Présentation
Un pneu très haut de gamme, dont le prix public avait été fixé à 74.99 €. Fort heureusement, on le trouve désormais à un tarif plus raisonnable de 54.99 €.
Pirelli le propose en 4 dimensions, 700x26, 700x28, 700x30, 700x32 avec des poids annoncés respectifs de 270, 297, 312 et 335 grammes. J'ai pour ma part pesé mes P ZERO RACE TLR RS 30 mm à 311 grammes.
Tous adoptent une carcasse 120 TPI. En revanche, oubliée la sous-traitance, désormais, ce pneu est fabriqué intégralement en Italie dans l'usine Pirelli de Milan-Bollate.

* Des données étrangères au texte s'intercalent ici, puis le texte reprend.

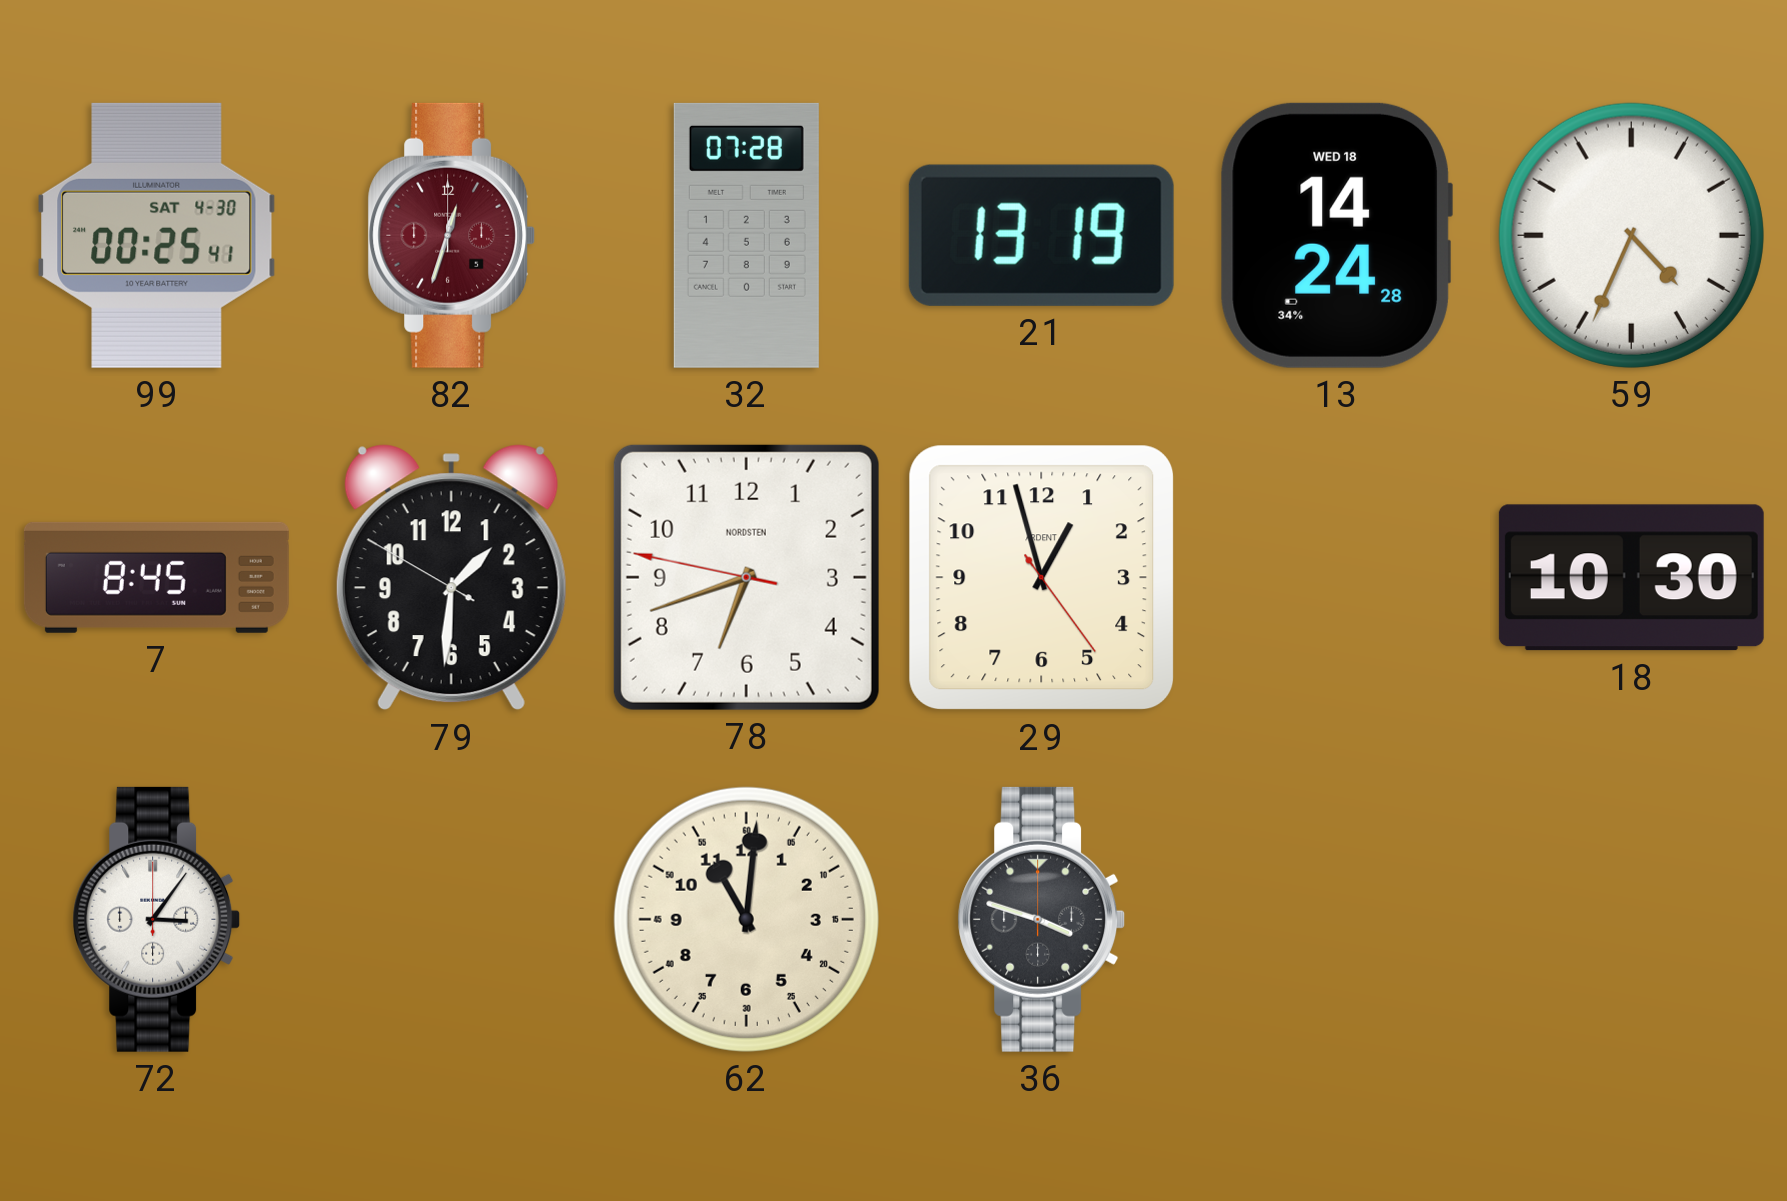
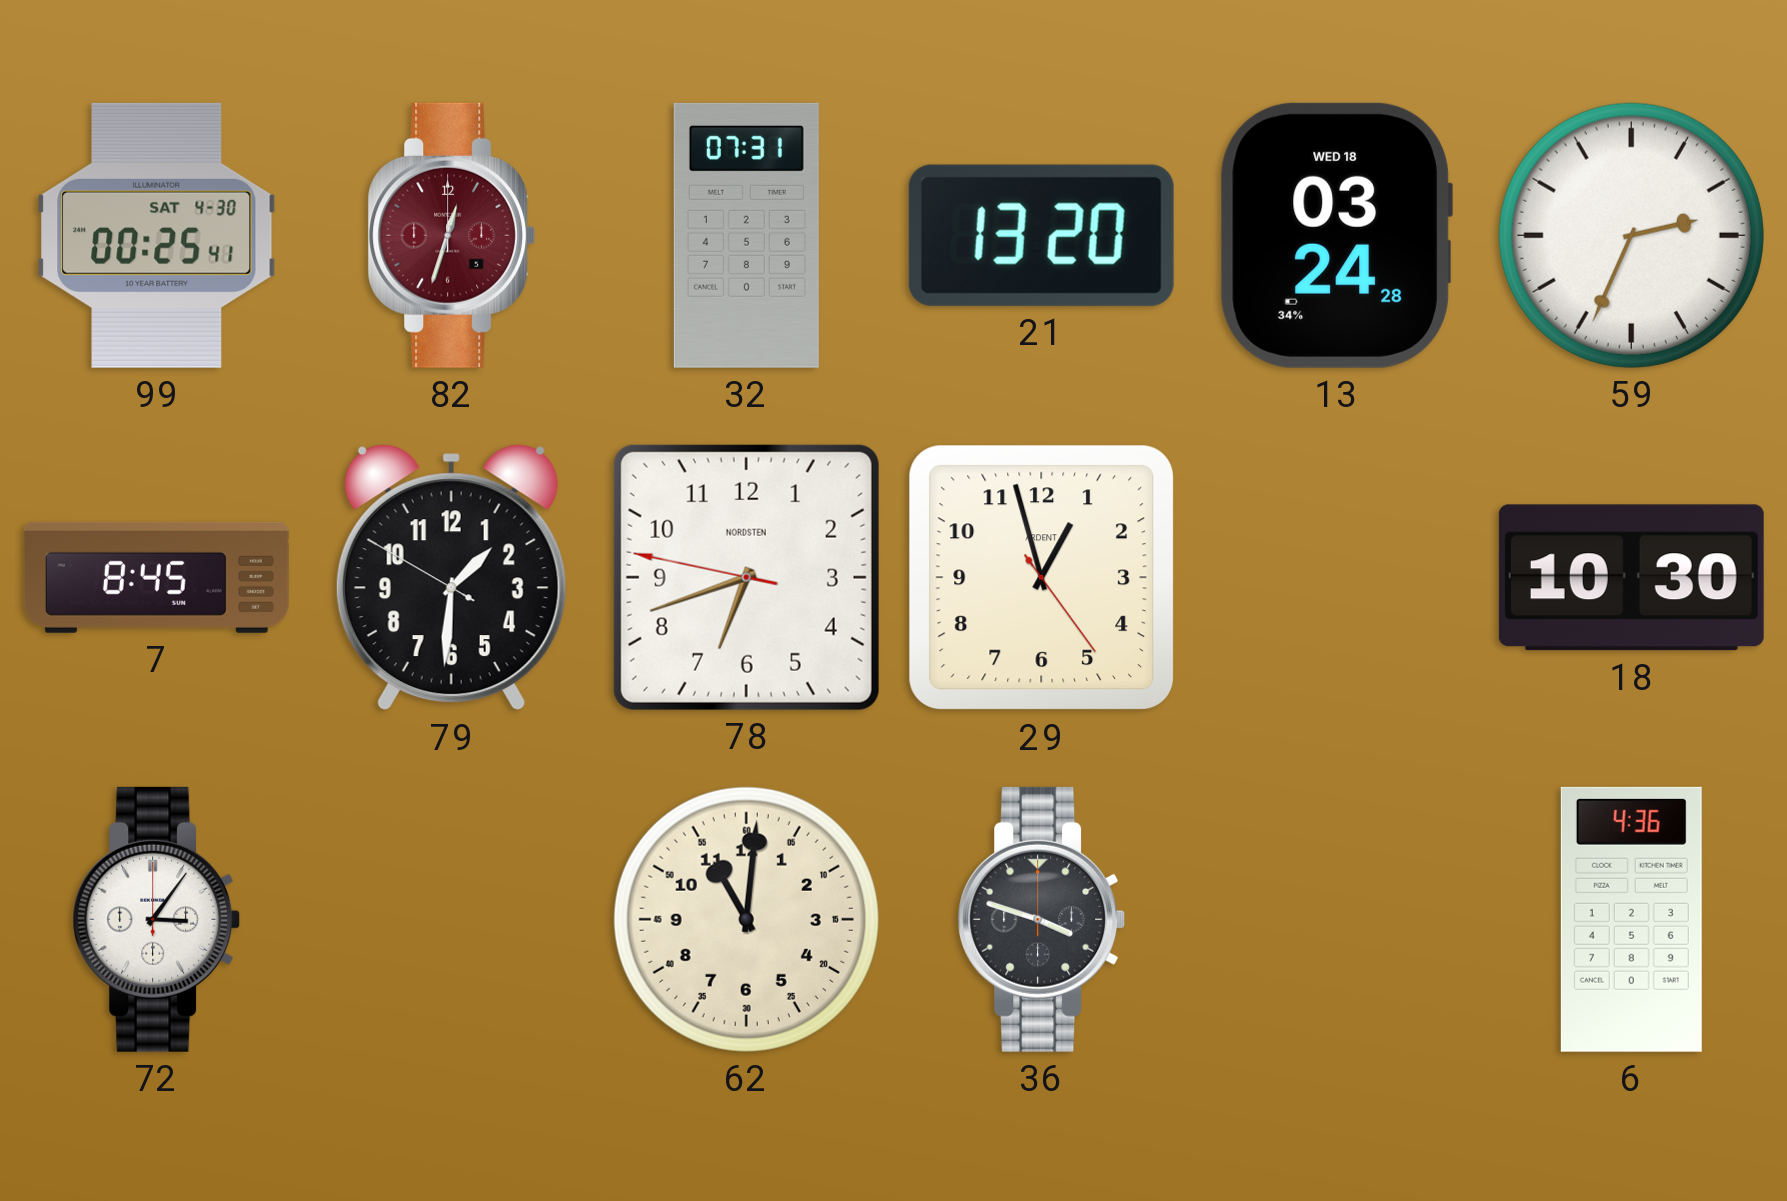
32: 07:28 -> 07:31
21: 13:19 -> 13:20
13: 14:24 -> 03:24
59: 4:34 -> 2:34
6: none -> 4:36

Le P ZERO RACE TLR RS fait appel au composé SmartEVO2, dont la formulation originale a évolué tant sur le plan chimique que sur celui des procédés. Confectionné dans les mêmes usines Pirelli qui développent les composés pour le sport automobile, le composé SmartEVO2 provient d’un mélange de polymères « intelligents », c’est-à-dire traités chimiquement afin de renforcer les propriétés des différentes chaînes de polymères, créé pour conférer au pneu une adhérence et une vitesse désormais optimisées.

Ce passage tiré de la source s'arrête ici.